K Bechand from NY on December 28, 2011:
My mom had a cookie monster cookie jar :O)
Laraine Sims from Lake Country, B.C. on December 17, 2011:
I remember the cookie 'pail' in my mother's kitchen because it was my job to help keep it full. The 5 gallon metal pail was purchased with honey in it. A lot of time spent baking - funny, I never got tired of it. I still like to bake cookies. I came back to bless this lens.
miaponzo on December 11, 2011:
We had several.. I LOVE cookie jars!!!! Blessed!
LouisaDembul on November 29, 2011:
We had a tin box for our cookies. My father was often caught with his hand in there!
dogface lm on November 27, 2011:
We didn't have a cookie jar back then, but now we do! The cookies in it won't last long though. ;D
beckyf on November 24, 2011:
My mother still has the cookie jar we had when we were growing up. I can see it clearly in my mind's eye.
Teri Villars from Phoenix, Arizona on November 23, 2011:
You made me hungry! We must've been related because my Grandma had the same exact cookie jar! Squid Angel Blessed!
goo2eyes lm on November 18, 2011:
the cookie jar was always empty. we were 11 in the family excluding mom and dad.
Rose Jones on November 17, 2011:
We made a great oatmeal cookie.Well there was Crisco in it, which is scary now but we don't have to think too much about that! We also made peanut butter cookies by the pan. By the way, this lens is informative and lovely.
Odille Rault from Gloucester on November 04, 2011:
Lovely idea for a lens - cookie jars have such a wonderful feeling about them. Love the selection you've got here - especially the snowman ones! :)
Virginia Allain from Central Florida on October 23, 2011:
I'm glad to see you're putting your special touch on this lens already. Keep boosting it.
jolou on April 04, 2011:
One of my favorite memories of childhood was coming home from school, and as I walked in the door, my mother would have fresh cookies ready. They were usually oatmeal, my favorite. I still love home baked cookies.
Nancy Carol Brown Hardin from Las Vegas, NV on March 29, 2011:
Mom usually kept them in a Tupperware container when I was older, and I don't remember a specific cookie jar when I was young, but I sure remember those cookies. I have a McCoy cookie jar, and a duck from somewhere in the 1940s, and a Twin Winton owl, plus some newer ones,M&M, and Quaker Oats.
anonymous on January 03, 2011:
I remember being so fascinated by the big strawberry cookie jar in our kitchen. Fun memories!
Nancy Tate Hellams from Pendleton, SC on September 27, 2010:
Thank you so much for featuring my Cookie Jars for the Family on this great Vintage Cookie Jar lens. Lensrolled to my lens.

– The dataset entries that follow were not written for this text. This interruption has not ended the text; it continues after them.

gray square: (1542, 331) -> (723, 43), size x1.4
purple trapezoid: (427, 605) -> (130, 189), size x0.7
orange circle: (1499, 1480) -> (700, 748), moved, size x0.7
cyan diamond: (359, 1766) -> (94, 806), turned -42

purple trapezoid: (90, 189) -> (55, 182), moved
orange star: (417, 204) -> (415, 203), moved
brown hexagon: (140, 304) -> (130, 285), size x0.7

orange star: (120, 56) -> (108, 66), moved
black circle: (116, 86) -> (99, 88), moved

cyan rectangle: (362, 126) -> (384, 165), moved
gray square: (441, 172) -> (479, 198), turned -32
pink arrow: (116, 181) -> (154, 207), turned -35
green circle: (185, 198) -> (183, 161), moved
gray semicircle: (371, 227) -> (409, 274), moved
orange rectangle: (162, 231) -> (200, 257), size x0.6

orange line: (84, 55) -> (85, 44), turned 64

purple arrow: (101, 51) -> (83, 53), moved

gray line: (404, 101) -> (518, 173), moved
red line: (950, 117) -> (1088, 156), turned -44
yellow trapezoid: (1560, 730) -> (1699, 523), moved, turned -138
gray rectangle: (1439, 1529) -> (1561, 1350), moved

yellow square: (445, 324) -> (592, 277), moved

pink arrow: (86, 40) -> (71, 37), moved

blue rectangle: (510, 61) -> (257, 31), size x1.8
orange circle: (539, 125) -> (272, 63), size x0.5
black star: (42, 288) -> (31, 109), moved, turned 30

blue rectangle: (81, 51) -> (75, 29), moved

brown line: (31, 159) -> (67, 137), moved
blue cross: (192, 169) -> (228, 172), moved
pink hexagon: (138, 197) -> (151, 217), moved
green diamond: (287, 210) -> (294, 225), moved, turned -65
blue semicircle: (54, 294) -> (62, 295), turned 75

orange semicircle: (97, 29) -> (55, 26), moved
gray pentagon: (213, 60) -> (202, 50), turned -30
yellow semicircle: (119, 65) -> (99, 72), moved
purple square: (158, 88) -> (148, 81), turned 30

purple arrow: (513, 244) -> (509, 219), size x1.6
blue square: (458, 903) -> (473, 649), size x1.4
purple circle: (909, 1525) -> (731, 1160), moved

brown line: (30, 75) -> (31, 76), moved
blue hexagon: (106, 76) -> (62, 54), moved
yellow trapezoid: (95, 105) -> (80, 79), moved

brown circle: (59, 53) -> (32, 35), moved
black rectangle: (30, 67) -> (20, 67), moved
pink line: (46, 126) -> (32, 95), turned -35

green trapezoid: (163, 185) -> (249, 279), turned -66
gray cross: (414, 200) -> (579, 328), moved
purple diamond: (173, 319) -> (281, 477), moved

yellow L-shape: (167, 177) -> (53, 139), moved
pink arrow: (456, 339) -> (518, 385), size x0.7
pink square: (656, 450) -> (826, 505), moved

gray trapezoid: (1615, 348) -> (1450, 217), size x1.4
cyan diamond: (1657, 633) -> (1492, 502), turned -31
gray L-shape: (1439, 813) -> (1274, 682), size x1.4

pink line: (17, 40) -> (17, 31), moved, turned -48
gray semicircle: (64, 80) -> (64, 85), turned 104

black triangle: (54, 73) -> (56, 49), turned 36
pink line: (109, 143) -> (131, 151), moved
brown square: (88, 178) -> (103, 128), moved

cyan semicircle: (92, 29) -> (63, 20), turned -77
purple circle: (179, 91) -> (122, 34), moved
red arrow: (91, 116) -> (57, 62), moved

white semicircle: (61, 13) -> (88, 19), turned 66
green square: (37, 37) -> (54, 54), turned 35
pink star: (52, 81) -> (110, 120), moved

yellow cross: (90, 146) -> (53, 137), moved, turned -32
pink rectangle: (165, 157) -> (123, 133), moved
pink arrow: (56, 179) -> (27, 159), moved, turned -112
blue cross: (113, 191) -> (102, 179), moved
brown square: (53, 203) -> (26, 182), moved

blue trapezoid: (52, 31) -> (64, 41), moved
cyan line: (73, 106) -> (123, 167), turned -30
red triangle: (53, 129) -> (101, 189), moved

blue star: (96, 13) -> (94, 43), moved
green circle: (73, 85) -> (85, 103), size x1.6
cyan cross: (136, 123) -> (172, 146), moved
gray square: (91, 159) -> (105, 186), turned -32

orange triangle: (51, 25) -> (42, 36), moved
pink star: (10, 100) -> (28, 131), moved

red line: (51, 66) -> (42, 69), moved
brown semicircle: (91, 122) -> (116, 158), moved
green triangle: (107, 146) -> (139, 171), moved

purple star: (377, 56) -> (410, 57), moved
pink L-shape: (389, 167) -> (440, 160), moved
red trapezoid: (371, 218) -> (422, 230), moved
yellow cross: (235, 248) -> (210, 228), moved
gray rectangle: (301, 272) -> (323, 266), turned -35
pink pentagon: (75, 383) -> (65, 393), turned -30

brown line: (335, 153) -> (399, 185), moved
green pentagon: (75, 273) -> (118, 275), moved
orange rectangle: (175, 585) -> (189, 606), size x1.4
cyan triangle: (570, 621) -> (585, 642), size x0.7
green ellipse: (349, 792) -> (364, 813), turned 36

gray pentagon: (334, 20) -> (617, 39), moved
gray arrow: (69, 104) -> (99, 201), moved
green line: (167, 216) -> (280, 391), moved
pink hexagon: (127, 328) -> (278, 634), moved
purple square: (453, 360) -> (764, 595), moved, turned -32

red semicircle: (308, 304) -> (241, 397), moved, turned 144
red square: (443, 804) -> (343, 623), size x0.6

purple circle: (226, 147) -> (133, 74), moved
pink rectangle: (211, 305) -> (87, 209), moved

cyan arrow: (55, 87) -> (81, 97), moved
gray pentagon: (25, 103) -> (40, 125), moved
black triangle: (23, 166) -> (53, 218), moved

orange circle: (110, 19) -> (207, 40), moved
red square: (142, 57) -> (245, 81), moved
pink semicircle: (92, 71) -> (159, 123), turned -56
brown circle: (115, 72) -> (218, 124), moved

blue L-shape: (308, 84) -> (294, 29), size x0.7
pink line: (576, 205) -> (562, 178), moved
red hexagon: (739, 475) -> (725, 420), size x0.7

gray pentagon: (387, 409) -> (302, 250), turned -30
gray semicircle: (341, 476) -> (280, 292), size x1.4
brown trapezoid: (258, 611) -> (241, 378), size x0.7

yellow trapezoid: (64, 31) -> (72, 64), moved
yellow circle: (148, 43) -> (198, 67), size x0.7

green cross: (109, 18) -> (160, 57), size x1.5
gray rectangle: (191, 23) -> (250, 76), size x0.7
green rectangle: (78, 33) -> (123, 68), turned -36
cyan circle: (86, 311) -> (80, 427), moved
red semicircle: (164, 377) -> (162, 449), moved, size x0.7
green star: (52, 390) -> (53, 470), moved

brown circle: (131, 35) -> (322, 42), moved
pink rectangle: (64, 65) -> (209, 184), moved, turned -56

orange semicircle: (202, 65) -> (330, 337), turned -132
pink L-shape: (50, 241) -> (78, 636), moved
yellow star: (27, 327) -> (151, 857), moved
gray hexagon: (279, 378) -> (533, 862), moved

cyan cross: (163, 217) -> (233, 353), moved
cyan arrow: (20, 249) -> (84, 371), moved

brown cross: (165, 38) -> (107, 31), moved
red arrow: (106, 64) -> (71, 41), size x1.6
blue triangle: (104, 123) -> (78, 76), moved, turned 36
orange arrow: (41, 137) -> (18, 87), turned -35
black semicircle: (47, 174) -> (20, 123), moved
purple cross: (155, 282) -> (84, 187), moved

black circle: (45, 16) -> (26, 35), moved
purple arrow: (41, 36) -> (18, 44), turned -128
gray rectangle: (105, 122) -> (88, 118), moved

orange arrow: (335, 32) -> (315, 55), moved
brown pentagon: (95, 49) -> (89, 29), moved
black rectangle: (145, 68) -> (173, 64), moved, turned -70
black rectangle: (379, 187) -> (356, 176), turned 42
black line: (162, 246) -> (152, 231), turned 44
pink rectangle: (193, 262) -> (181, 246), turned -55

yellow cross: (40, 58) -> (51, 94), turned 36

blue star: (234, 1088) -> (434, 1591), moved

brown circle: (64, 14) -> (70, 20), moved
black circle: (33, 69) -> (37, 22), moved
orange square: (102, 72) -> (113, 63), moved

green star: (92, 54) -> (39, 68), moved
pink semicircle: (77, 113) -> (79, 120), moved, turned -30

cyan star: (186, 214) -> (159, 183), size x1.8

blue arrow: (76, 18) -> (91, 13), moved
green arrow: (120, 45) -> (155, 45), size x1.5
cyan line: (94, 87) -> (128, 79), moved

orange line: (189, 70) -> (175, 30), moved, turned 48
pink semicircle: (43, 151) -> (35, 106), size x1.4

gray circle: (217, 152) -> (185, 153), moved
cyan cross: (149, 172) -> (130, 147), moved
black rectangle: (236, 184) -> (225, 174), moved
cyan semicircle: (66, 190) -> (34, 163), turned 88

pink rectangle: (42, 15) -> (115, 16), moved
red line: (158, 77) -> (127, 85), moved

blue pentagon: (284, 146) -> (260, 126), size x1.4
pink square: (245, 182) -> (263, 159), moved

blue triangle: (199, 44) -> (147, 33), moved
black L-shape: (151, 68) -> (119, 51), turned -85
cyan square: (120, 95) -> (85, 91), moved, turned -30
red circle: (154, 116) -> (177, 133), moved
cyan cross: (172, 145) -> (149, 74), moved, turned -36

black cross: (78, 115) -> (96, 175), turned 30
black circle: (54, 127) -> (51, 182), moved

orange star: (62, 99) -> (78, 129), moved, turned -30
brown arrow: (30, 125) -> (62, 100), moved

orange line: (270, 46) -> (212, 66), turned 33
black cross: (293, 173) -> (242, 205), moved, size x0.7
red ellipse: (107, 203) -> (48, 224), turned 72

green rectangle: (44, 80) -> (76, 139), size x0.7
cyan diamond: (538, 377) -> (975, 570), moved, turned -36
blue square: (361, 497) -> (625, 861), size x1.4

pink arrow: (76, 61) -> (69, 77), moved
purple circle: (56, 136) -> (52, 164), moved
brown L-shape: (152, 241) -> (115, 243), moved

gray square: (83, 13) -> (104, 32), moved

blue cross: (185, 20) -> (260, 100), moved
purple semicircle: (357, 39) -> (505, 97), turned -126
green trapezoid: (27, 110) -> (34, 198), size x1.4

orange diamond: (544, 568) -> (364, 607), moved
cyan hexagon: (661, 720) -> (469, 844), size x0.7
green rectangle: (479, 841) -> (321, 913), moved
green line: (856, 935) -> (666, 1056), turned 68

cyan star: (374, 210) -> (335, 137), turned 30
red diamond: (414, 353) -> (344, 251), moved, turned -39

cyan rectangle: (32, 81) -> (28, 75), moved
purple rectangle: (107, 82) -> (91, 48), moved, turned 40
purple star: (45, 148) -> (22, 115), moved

Jennifer P Tanabe from Red Hook, NY on June 30, 2010:
Mmmm indeed, so many lovely cookie jars with promises of delicious cookies inside! I actually don't remember having a cookie jar when I was a child, but I bought my mother one (filled with cookies of course!) for her birthday a few years ago. My sister keeps it filled for her and she keeps it on her coffee table to snack from while she watches TV.
jolou on April 27, 2010:
What a great idea for a lens. I remember coming home from school to homemade oatmeal cookies, they were awesome!
oztoo lm on April 14, 2010:
Wow, I didn't know collecting cookie jars was so popular. Some of them are really fun aren't they. My mum had a brass barrel cookie jar. I don't know why she kept it 'cause she always complained about having to polish it.